Paper
24 June 1998 Automatic bilateral symmetry (midsagittal) plane extraction from pathological 3D neuroradiological images
Yanxi Liu, Robert T. Collins, William E. Rothfus
Author Affiliations +
Abstract
Most pathologies (tumor, bleed, stroke) of the human brain can be determined by a symmetry-based analysis of neural scans showing the brain's 3D internal structure. Detecting departures of this internal structure from its normal bilateral symmetry can guide the classification of abnormalities. This process is facilitated by first locating the ideal symmetry plane (midsagittal) with respect to which the brain is invariant under reflection.

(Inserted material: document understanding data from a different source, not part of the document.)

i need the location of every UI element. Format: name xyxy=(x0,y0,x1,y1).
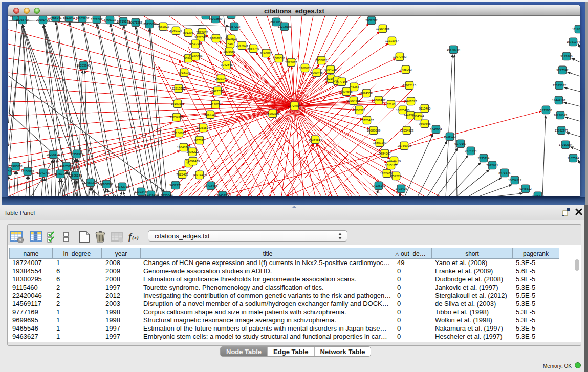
svg-text:15716485: 15716485 xyxy=(204,184,218,187)
svg-text:10653267: 10653267 xyxy=(76,17,90,20)
svg-text:8938923: 8938923 xyxy=(444,135,456,138)
svg-text:9129966: 9129966 xyxy=(560,55,573,58)
svg-text:8454749: 8454749 xyxy=(247,47,259,50)
svg-text:18300295: 18300295 xyxy=(266,112,280,115)
svg-text:9242845: 9242845 xyxy=(221,63,233,67)
svg-text:9684067: 9684067 xyxy=(379,152,391,155)
svg-text:9044706: 9044706 xyxy=(200,16,212,17)
svg-text:19975857: 19975857 xyxy=(60,165,74,168)
svg-text:2935114: 2935114 xyxy=(478,157,490,160)
svg-text:8234510: 8234510 xyxy=(145,193,157,196)
svg-text:17957273: 17957273 xyxy=(84,181,98,184)
svg-text:10688609: 10688609 xyxy=(367,129,381,132)
svg-text:891295: 891295 xyxy=(183,31,194,34)
svg-text:546: 546 xyxy=(228,42,233,46)
svg-text:2087682: 2087682 xyxy=(365,19,378,22)
svg-text:9463627: 9463627 xyxy=(405,100,417,103)
svg-text:19166825: 19166825 xyxy=(172,132,186,135)
svg-text:8812041: 8812041 xyxy=(63,16,75,19)
svg-text:3215958: 3215958 xyxy=(540,108,552,112)
svg-text:2718176: 2718176 xyxy=(178,71,190,74)
svg-text:10654112: 10654112 xyxy=(508,179,522,182)
svg-text:12505135: 12505135 xyxy=(69,174,82,177)
svg-text:15751074: 15751074 xyxy=(567,40,580,43)
svg-text:1498222: 1498222 xyxy=(186,150,199,154)
svg-text:20206535: 20206535 xyxy=(47,153,60,156)
svg-text:7485063: 7485063 xyxy=(400,68,412,71)
svg-text:17359924: 17359924 xyxy=(70,152,84,156)
svg-text:7632621: 7632621 xyxy=(486,164,498,167)
svg-text:20691406: 20691406 xyxy=(36,18,50,21)
svg-text:20756928: 20756928 xyxy=(398,144,411,147)
svg-text:19554923: 19554923 xyxy=(400,129,414,132)
svg-text:10671355: 10671355 xyxy=(129,21,143,24)
svg-text:9115460: 9115460 xyxy=(419,107,431,110)
svg-text:2803144: 2803144 xyxy=(215,77,227,80)
svg-text:5322037: 5322037 xyxy=(285,61,297,64)
svg-text:15720407: 15720407 xyxy=(360,119,374,122)
svg-text:14136141: 14136141 xyxy=(372,184,386,187)
svg-text:10154808: 10154808 xyxy=(376,27,390,30)
svg-text:62160: 62160 xyxy=(387,103,396,106)
svg-text:16055724: 16055724 xyxy=(16,18,30,21)
svg-text:11156829: 11156829 xyxy=(21,170,34,173)
svg-text:12444193: 12444193 xyxy=(552,99,566,102)
svg-text:16782759: 16782759 xyxy=(116,185,129,188)
svg-text:9245612: 9245612 xyxy=(532,194,544,196)
svg-text:9474444: 9474444 xyxy=(465,149,477,152)
svg-text:20364486: 20364486 xyxy=(347,99,361,102)
svg-text:9146821: 9146821 xyxy=(260,52,272,55)
svg-text:8960124: 8960124 xyxy=(170,29,182,32)
svg-text:14353594: 14353594 xyxy=(197,126,210,129)
svg-text:3875685: 3875685 xyxy=(223,50,235,53)
svg-text:16543382: 16543382 xyxy=(189,42,203,46)
svg-text:7515526: 7515526 xyxy=(143,23,156,26)
svg-text:10107554: 10107554 xyxy=(171,102,185,105)
svg-text:417006: 417006 xyxy=(210,103,221,106)
svg-text:9457771: 9457771 xyxy=(169,184,182,187)
svg-text:9245612: 9245612 xyxy=(519,187,532,190)
svg-text:9327503: 9327503 xyxy=(194,36,207,39)
svg-text:12213383: 12213383 xyxy=(172,87,186,90)
svg-text:12213967: 12213967 xyxy=(385,39,399,42)
svg-text:9699695: 9699695 xyxy=(419,122,431,125)
svg-text:19654925: 19654925 xyxy=(170,116,184,119)
svg-text:19384554: 19384554 xyxy=(309,138,322,141)
svg-text:991511: 991511 xyxy=(8,170,13,173)
svg-text:9858341: 9858341 xyxy=(50,16,62,19)
svg-text:7663822: 7663822 xyxy=(157,25,169,28)
svg-text:1588520: 1588520 xyxy=(273,57,285,60)
svg-text:12975115: 12975115 xyxy=(403,84,417,87)
svg-text:746266: 746266 xyxy=(349,85,360,89)
svg-text:9227342: 9227342 xyxy=(556,69,569,72)
svg-text:16648784: 16648784 xyxy=(447,48,461,51)
svg-text:9777169: 9777169 xyxy=(336,80,348,83)
svg-text:(x): (x) xyxy=(132,234,139,241)
svg-text:8120541: 8120541 xyxy=(225,16,237,16)
svg-text:6379197: 6379197 xyxy=(454,142,467,145)
svg-text:8471676: 8471676 xyxy=(498,171,511,174)
svg-text:1145194: 1145194 xyxy=(55,172,67,176)
svg-text:12942737: 12942737 xyxy=(37,171,51,174)
svg-text:8427552: 8427552 xyxy=(211,90,224,93)
svg-text:13218506: 13218506 xyxy=(278,25,292,28)
svg-text:21420084: 21420084 xyxy=(189,55,203,58)
svg-text:2967608: 2967608 xyxy=(236,44,248,47)
svg-text:6466102: 6466102 xyxy=(104,18,116,21)
svg-text:18724007: 18724007 xyxy=(288,104,301,107)
svg-text:1167534: 1167534 xyxy=(568,157,580,160)
svg-text:7584544: 7584544 xyxy=(412,115,424,118)
svg-text:11120453: 11120453 xyxy=(572,28,580,31)
svg-text:12093872: 12093872 xyxy=(553,84,567,87)
svg-text:10958117: 10958117 xyxy=(100,183,114,186)
svg-text:1615172: 1615172 xyxy=(385,164,397,167)
svg-text:6794028: 6794028 xyxy=(324,68,337,71)
svg-text:7625402: 7625402 xyxy=(176,173,188,176)
svg-text:17010504: 17010504 xyxy=(559,143,573,146)
svg-text:7386372: 7386372 xyxy=(353,108,365,112)
svg-text:14099489: 14099489 xyxy=(186,160,200,163)
svg-text:1733426: 1733426 xyxy=(395,187,407,190)
svg-text:7745120: 7745120 xyxy=(216,194,229,196)
svg-text:13692971: 13692971 xyxy=(555,129,569,132)
svg-text:10973493: 10973493 xyxy=(393,55,407,58)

An algorithm to automatically identify this bilateral symmetry plane from a given 3D clinical image has been developed. The method has been tested on both normal and pathological brain scans, multimodal data (CT and MR), and on coarsely sliced samples with elongated voxel sizes.
© (1998) COPYRIGHT Society of Photo-Optical Instrumentation Engineers (SPIE). Downloading of the abstract is permitted for personal use only.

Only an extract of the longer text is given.